▸ WHAT YOU WILL DO
From the data underneath, reproduce exactly the stretch that begins at the line with "For every named target in this 1135×2276" and ends after the line with "[option] (567, 198)".

▸ DATA SECTION
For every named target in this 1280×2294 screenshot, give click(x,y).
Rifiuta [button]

...

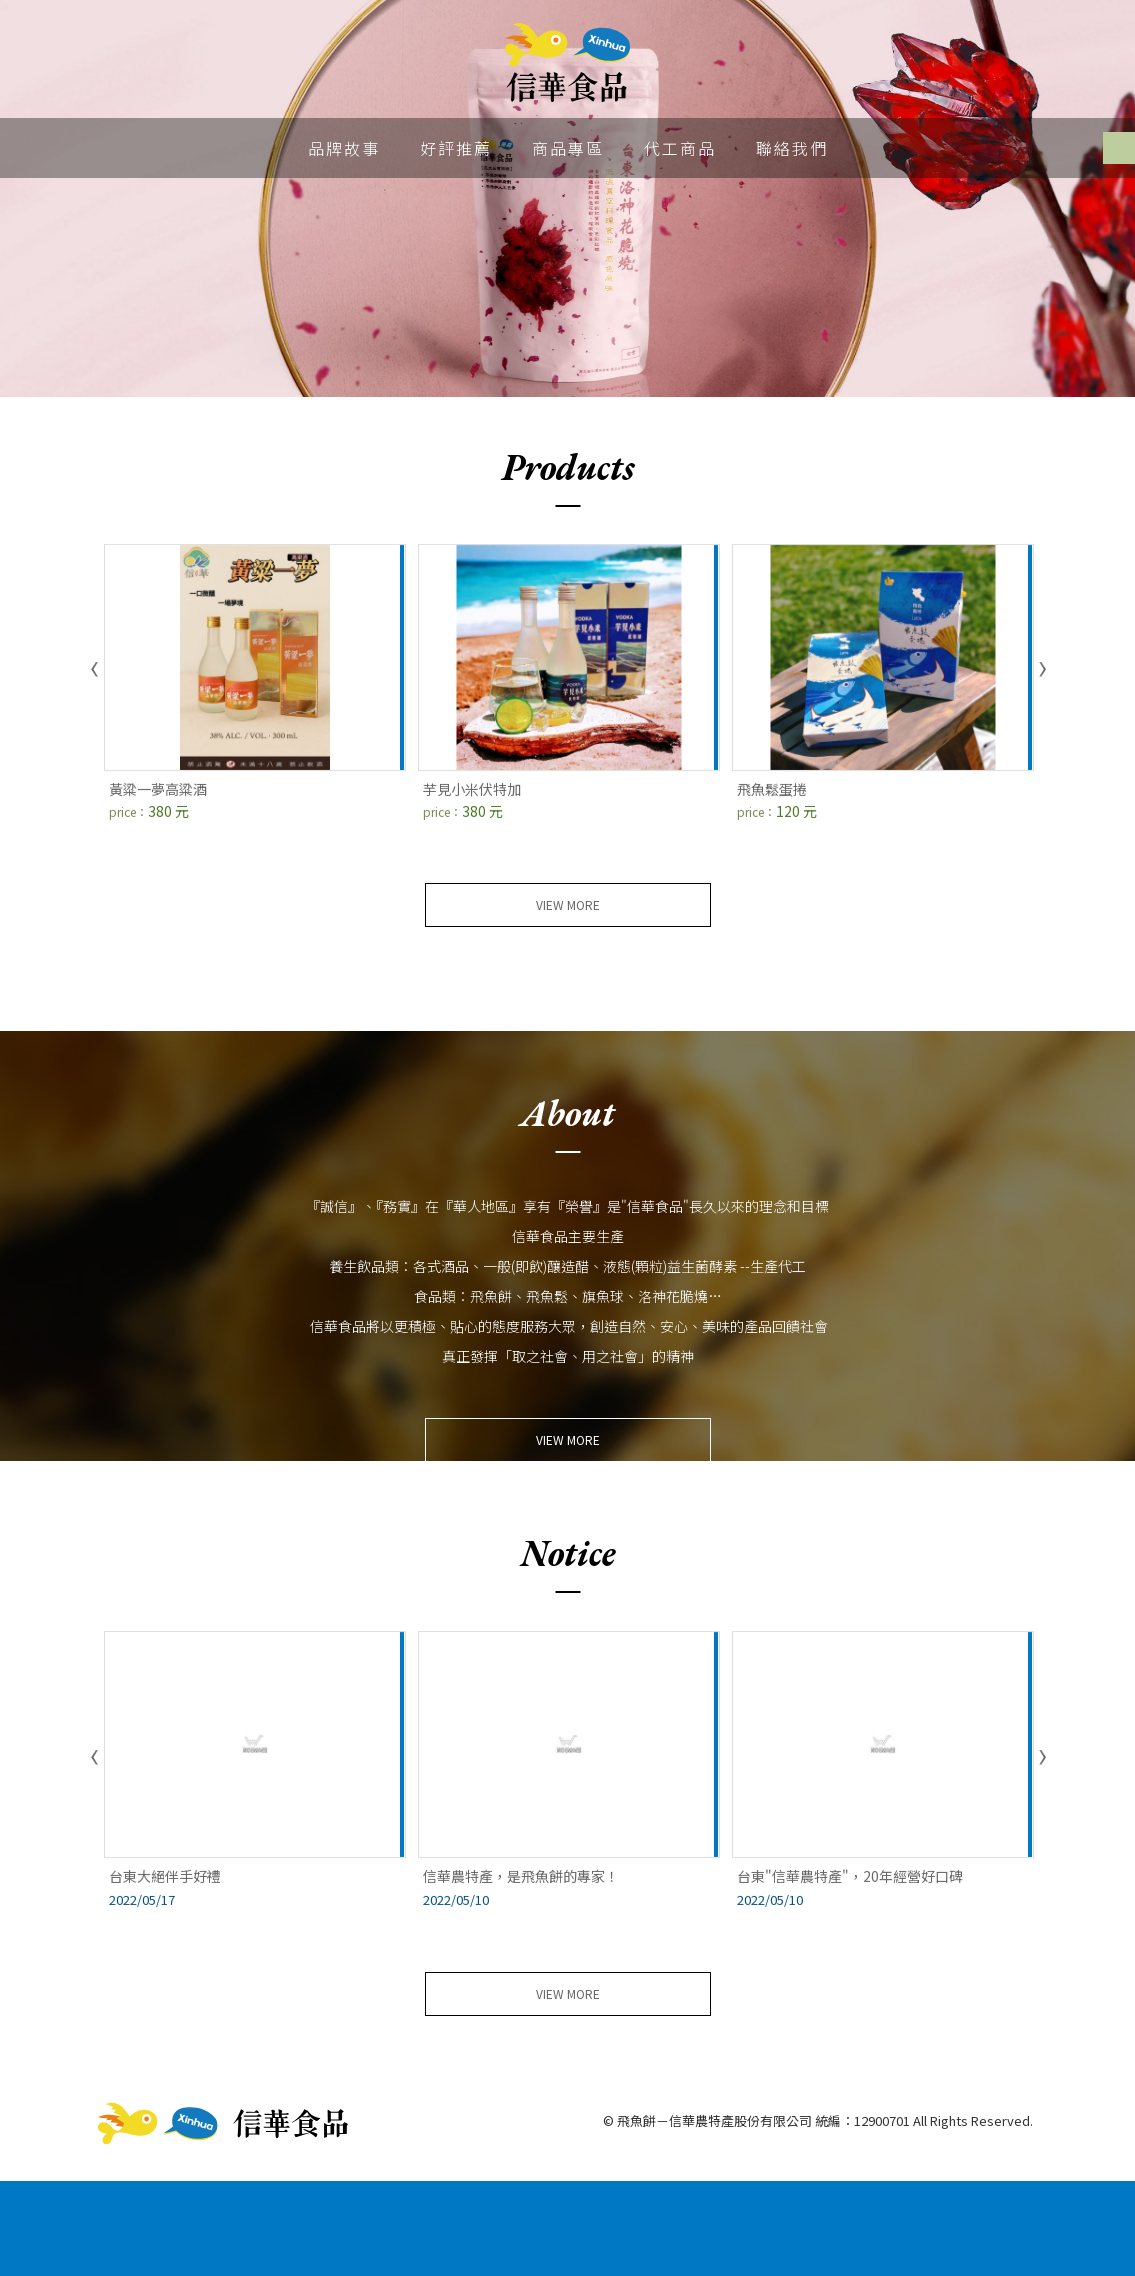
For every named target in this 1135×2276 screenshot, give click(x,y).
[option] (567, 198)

--

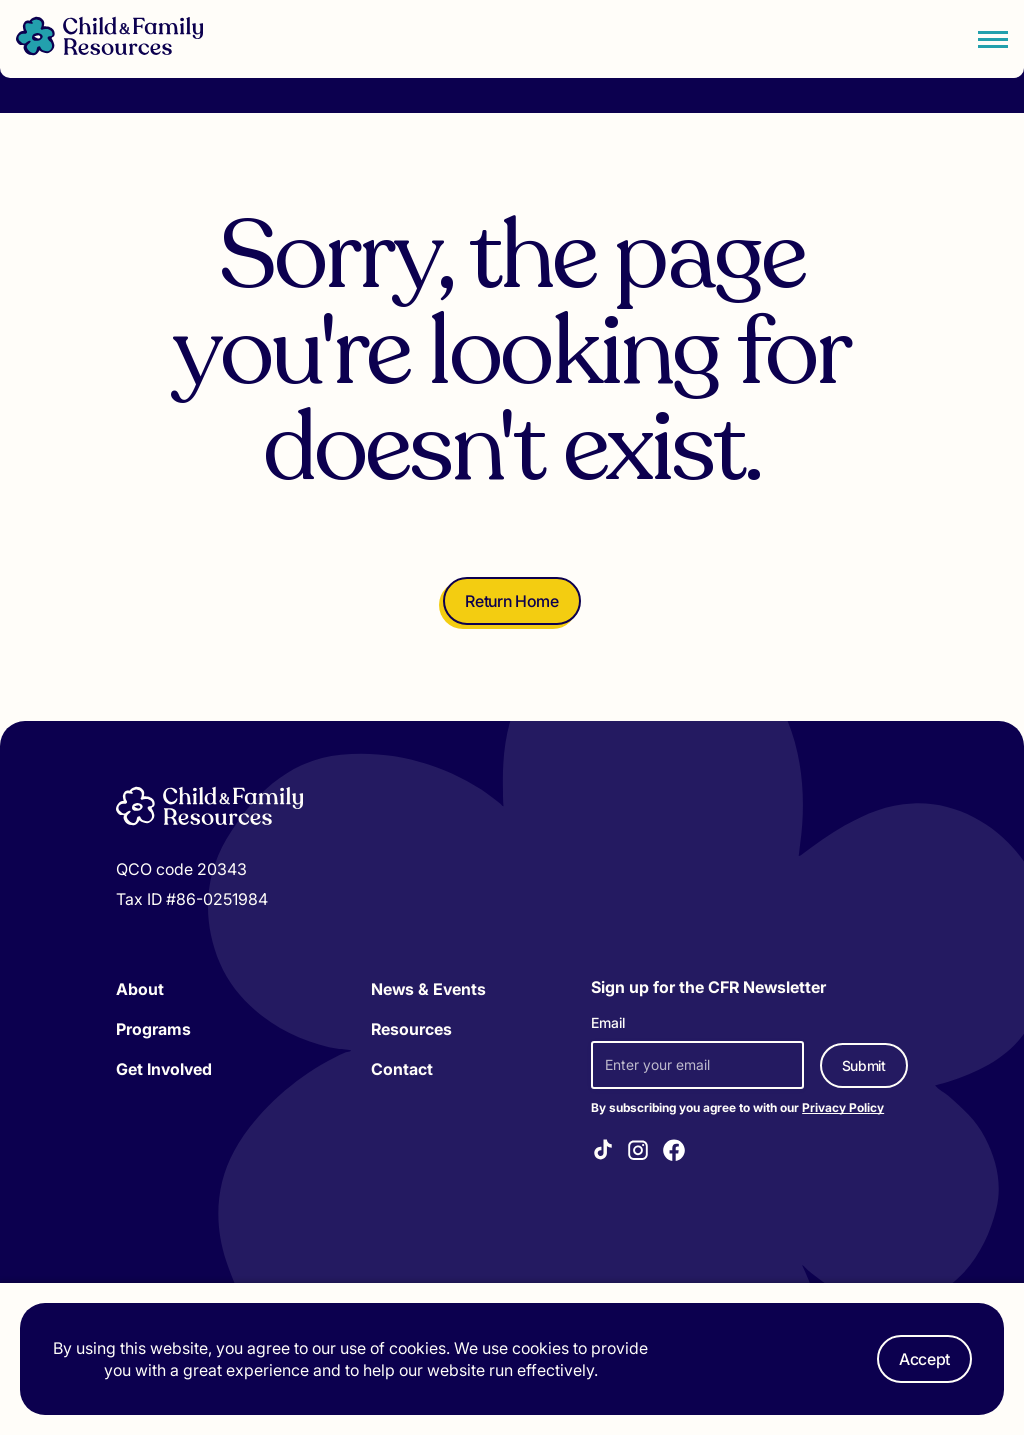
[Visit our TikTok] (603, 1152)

▸ EXPECTED ANSWER
For every named target in this 1135×2276 screenshot, give click(x,y).
[option] (567, 198)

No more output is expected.